I recognise again the points made about the communal and the individual contribution and benefit with and from the health service. I have found time to watch To Provide All People. I particularly enjoyed it: a range of stories, and the actors were reading words provided by people describing their real experience of the health service in a range of different areas. It wasn't a work of fiction. It was telling the stories of people in and around the service. It was particularly poignant for me because that's where my father passed away—Nevill Hall. I remember getting a tearful call from my mother and going to the house that they had retired to in Llangynidr and finding the remnants of where my father had fallen over, visiting him in hospital, talking to him.
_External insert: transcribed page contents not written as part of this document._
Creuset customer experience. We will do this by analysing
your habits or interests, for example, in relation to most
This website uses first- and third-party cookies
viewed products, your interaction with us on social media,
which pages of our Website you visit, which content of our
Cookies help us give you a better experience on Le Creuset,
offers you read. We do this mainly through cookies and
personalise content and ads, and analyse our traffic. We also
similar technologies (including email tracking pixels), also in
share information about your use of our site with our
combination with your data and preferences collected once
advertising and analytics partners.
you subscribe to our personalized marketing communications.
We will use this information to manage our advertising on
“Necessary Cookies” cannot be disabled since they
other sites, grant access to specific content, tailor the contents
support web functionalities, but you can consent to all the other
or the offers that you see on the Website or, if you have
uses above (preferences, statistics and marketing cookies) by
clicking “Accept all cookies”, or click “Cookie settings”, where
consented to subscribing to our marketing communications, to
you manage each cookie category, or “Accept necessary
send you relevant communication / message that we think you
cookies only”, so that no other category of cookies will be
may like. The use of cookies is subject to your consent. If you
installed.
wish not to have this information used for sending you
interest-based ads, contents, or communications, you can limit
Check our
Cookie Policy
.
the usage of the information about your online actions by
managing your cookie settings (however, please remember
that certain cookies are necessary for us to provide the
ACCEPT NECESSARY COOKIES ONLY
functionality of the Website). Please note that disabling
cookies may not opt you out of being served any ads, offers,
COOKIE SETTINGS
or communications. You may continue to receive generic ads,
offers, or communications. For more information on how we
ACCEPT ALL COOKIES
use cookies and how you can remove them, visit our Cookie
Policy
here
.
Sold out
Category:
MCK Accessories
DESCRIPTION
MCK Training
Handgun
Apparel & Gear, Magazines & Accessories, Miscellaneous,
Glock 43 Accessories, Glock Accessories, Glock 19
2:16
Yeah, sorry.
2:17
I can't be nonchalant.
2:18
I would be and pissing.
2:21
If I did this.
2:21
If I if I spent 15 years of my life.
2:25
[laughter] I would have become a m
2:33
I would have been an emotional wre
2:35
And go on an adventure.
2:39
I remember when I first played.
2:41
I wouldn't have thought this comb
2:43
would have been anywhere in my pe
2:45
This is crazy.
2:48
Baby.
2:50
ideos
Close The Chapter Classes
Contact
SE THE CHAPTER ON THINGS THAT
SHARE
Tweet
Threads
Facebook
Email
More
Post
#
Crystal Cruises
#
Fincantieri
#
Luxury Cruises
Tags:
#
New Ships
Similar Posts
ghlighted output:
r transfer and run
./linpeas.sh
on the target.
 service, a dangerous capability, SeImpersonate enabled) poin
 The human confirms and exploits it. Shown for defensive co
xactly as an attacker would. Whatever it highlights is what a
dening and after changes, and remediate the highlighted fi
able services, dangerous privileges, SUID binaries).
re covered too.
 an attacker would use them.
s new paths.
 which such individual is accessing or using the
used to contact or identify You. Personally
I was the last one in my family to talk to him in Nevill Hall. I don't just remember the fact that they cared for my father, but I particularly remember the kindness and the compassion they showed to my mother. Because she could not accept that he wasn't coming back. When he was on a ventilator she didn't believe that he wasn't going to come back, and the fact that they did that gently, but they did it as they should have done, not to provide false hope, I thought was a great kindness. It's that kindness and compassion that I think people remember when they think of the best part of our health service—not just the machines, but the people who provide and deliver the care.
Thank you very much, Cabinet Secretary.